## Description of the task
Every record is to be printed exactly as written; pictures are to be omitted.

## Listed entries
★ ★ ★ ★

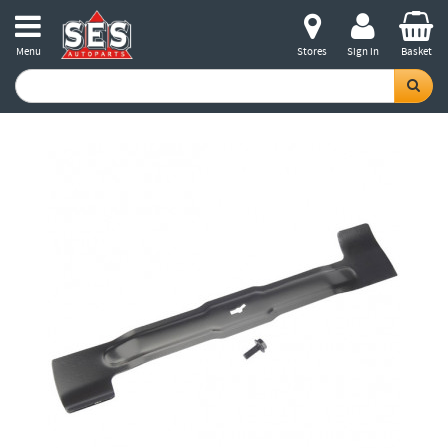
Menu
Stores
Sign in
Basket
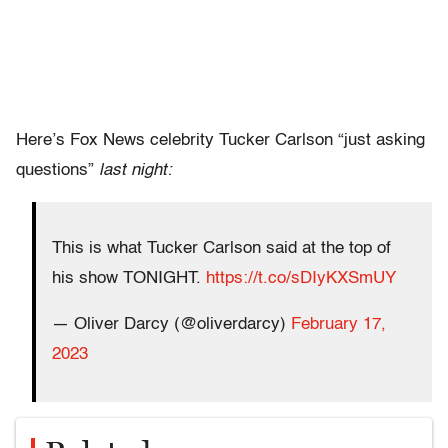
Here’s Fox News celebrity Tucker Carlson “just asking
questions”
last night:
This is what Tucker Carlson said at the top of
his show TONIGHT.
https://t.co/sDIyKXSmUY
— Oliver Darcy (@oliverdarcy)
February 17,
2023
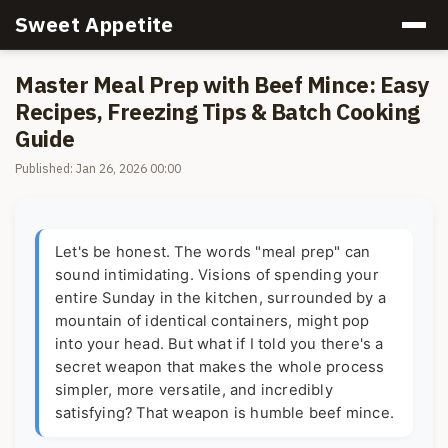
Sweet Appetite
Master Meal Prep with Beef Mince: Easy
Recipes, Freezing Tips & Batch Cooking
Guide
Published: Jan 26, 2026 00:00
Let's be honest. The words "meal prep" can
sound intimidating. Visions of spending your
entire Sunday in the kitchen, surrounded by a
mountain of identical containers, might pop
into your head. But what if I told you there's a
secret weapon that makes the whole process
simpler, more versatile, and incredibly
satisfying? That weapon is humble beef mince.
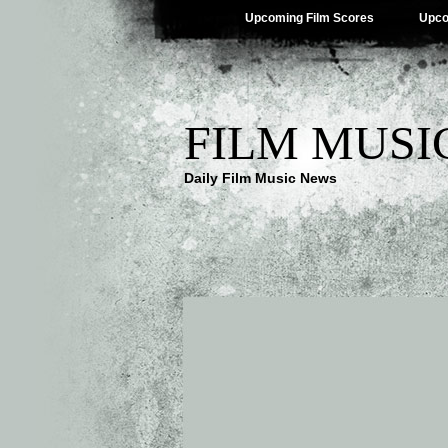
Upcoming Film Scores
Upco
FILM MUSI
Daily Film Music News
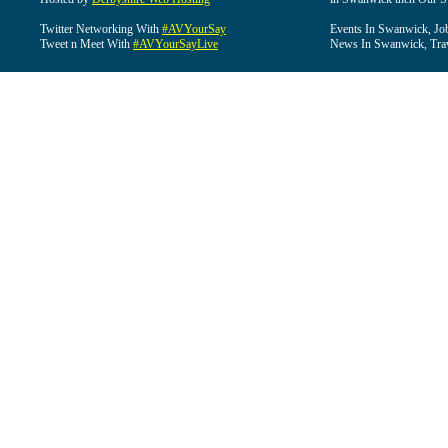
Twitter Networking With
#AVYourSay
Events In Swanwick, Jo
Tweet n Meet With
#AVYourSayLive
News In Swanwick, Tra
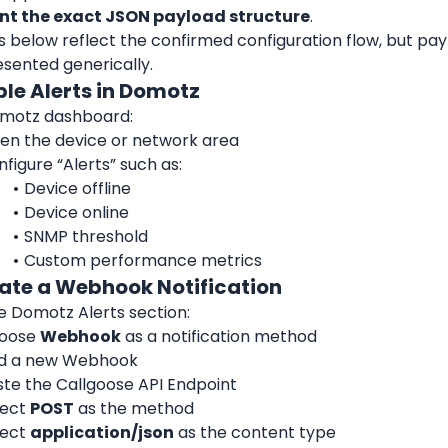
t the exact JSON payload structure
.
s below reflect the confirmed configuration flow, but pa
esented generically.
ble Alerts in Domotz
omotz dashboard:
en the device or network area
figure “Alerts” such as:
Device offline
Device online
SNMP threshold
Custom performance metrics
eate a Webhook Notification
e Domotz Alerts section:
oose 
Webhook
 as a notification method
d a new Webhook
ste the Callgoose API Endpoint
ect 
POST
 as the method
ect 
application/json
 as the content type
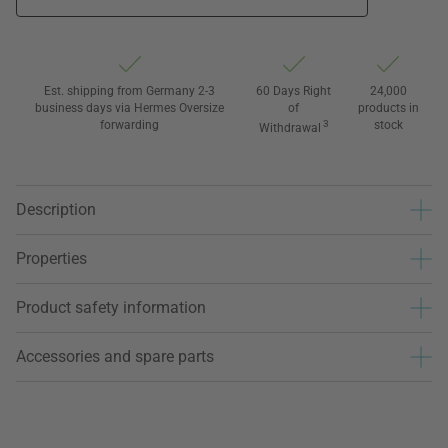
Est. shipping from Germany 2-3
60 Days Right
24,000
business days via Hermes Oversize
of
products in
forwarding
3
stock
Withdrawal
Description
Properties
Product safety information
Accessories and spare parts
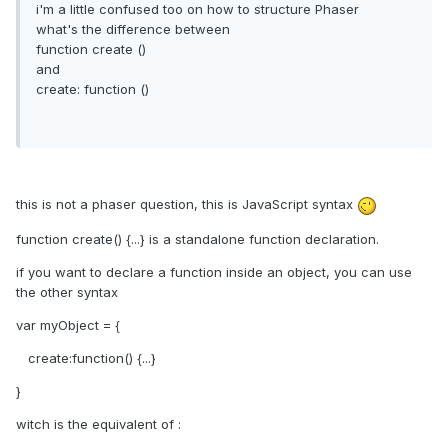
i'm a little confused too on how to structure Phaser
what's the difference between
function create ()
and
create: function ()
this is not a phaser question, this is JavaScript syntax
function create() {...} is a standalone function declaration.
if you want to declare a function inside an object, you can use
the other syntax
var myObject = {
create:function() {...}
}
witch is the equivalent of :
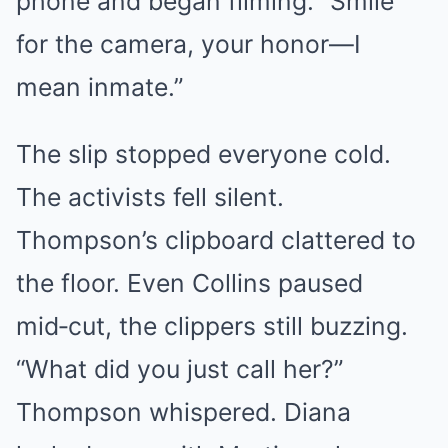
phone and began filming. “Smile
for the camera, your honor—I
mean inmate.”
The slip stopped everyone cold.
The activists fell silent.
Thompson’s clipboard clattered to
the floor. Even Collins paused
mid‑cut, the clippers still buzzing.
“What did you just call her?”
Thompson whispered. Diana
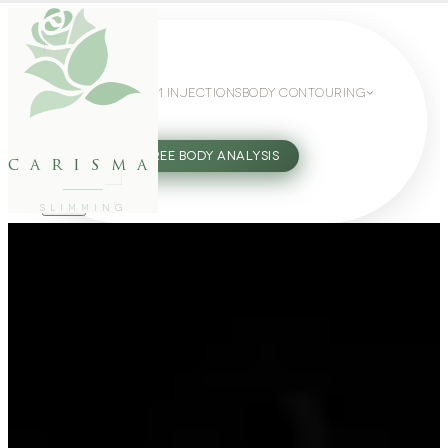
WEIGHT LOSS
GLP-1 INJECTIONS
BODY CONTOURING
SLIMMING GUIDE
27802062
FREE BODY ANALYSIS
carisma
SLIMMING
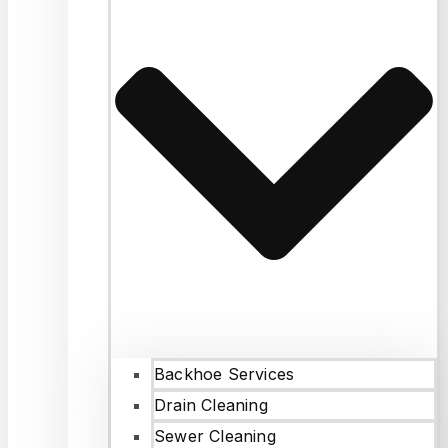
Backhoe Services
Drain Cleaning
Sewer Cleaning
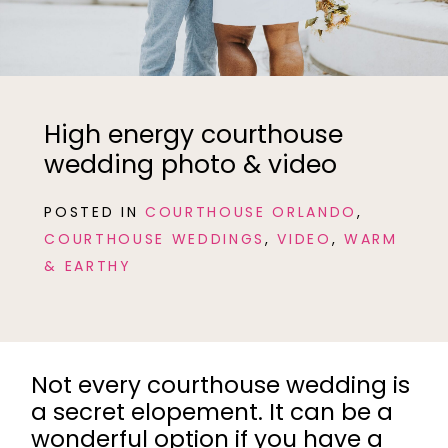
High energy courthouse
wedding photo & video
POSTED IN
COURTHOUSE ORLANDO
,
COURTHOUSE WEDDINGS
,
VIDEO
,
WARM
& EARTHY
Not every courthouse wedding is
a secret elopement. It can be a
wonderful option if you have a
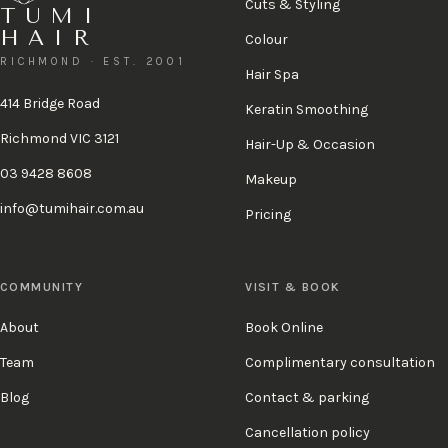
Cuts & Styling
TUMI
HAIR
Colour
RICHMOND · EST. 2001
Hair Spa
414 Bridge Road
Keratin Smoothing
Richmond VIC 3121
Hair-Up & Occasion
03 9428 8608
Makeup
info@tumihair.com.au
Pricing
COMMUNITY
VISIT & BOOK
About
Book Online
Team
Complimentary consultation
Blog
Contact & parking
Cancellation policy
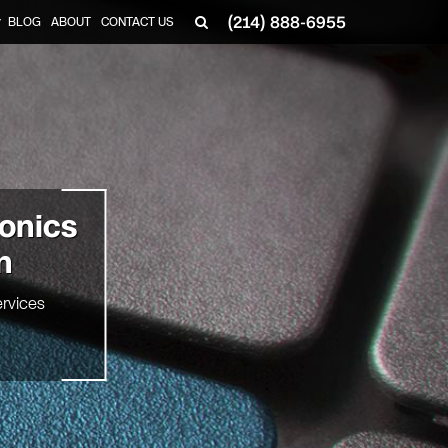
(214) 888-6955
BLOG
ABOUT
CONTACT US
▼
ronics
n
rvices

★ ★ ★ ★

## Answer box
Menu
Stores
Sign in
Basket
Here’s Fox News celebrity Tucker Carlson “just asking
questions”
last night:
This is what Tucker Carlson said at the top of
his show TONIGHT.
https://t.co/sDIyKXSmUY
— Oliver Darcy (@oliverdarcy)
February 17,
2023
Sweet Appetite
Master Meal Prep with Beef Mince: Easy
Recipes, Freezing Tips & Batch Cooking
Guide
Published: Jan 26, 2026 00:00
Let's be honest. The words "meal prep" can
sound intimidating. Visions of spending your
entire Sunday in the kitchen, surrounded by a
mountain of identical containers, might pop
into your head. But what if I told you there's a
secret weapon that makes the whole process
simpler, more versatile, and incredibly
satisfying? That weapon is humble beef mince.
Upcoming Film Scores
Upco
FILM MUSI
Daily Film Music News
Twitter Networking With
#AVYourSay
Events In Swanwick, Jo
Tweet n Meet With
#AVYourSayLive
News In Swanwick, Tra
t the exact JSON payload structure
.
s below reflect the confirmed configuration flow, but pa
esented generically.
ble Alerts in Domotz
omotz dashboard:
en the device or network area
figure “Alerts” such as:
Device offline
Device online
SNMP threshold
Custom performance metrics
eate a Webhook Notification
e Domotz Alerts section:
oose 
Webhook
 as a notification method
d a new Webhook
ste the Callgoose API Endpoint
ect 
POST
 as the method
ect 
application/json
 as the content type
Est. shipping from Germany 2-3
60 Days Right
24,000
business days via Hermes Oversize
of
products in
forwarding
3
stock
Withdrawal
Description
Properties
Product safety information
Accessories and spare parts
i'm a little confused too on how to structure Phaser
what's the difference between
function create ()
and
create: function ()
this is not a phaser question, this is JavaScript syntax
function create() {...} is a standalone function declaration.
if you want to declare a function inside an object, you can use
the other syntax
var myObject = {
create:function() {...}
}
witch is the equivalent of :
phone and began filming. “Smile
for the camera, your honor—I
mean inmate.”
The slip stopped everyone cold.
The activists fell silent.
Thompson’s clipboard clattered to
the floor. Even Collins paused
mid‑cut, the clippers still buzzing.
“What did you just call her?”
Thompson whispered. Diana
WEIGHT LOSS
GLP-1 INJECTIONS
BODY CONTOURING
SLIMMING GUIDE
27802062
FREE BODY ANALYSIS
carisma
SLIMMING
Backhoe Services
Drain Cleaning
Sewer Cleaning
High energy courthouse
wedding photo & video
POSTED IN
COURTHOUSE ORLANDO
,
COURTHOUSE WEDDINGS
,
VIDEO
,
WARM
& EARTHY
Not every courthouse wedding is
a secret elopement. It can be a
wonderful option if you have a
Cuts & Styling
TUMI
HAIR
Colour
RICHMOND · EST. 2001
Hair Spa
414 Bridge Road
Keratin Smoothing
Richmond VIC 3121
Hair-Up & Occasion
03 9428 8608
Makeup
info@tumihair.com.au
Pricing
COMMUNITY
VISIT & BOOK
About
Book Online
Team
Complimentary consultation
Blog
Contact & parking
Cancellation policy
(214) 888-6955
BLOG
ABOUT
CONTACT US
▼
ronics
n
rvices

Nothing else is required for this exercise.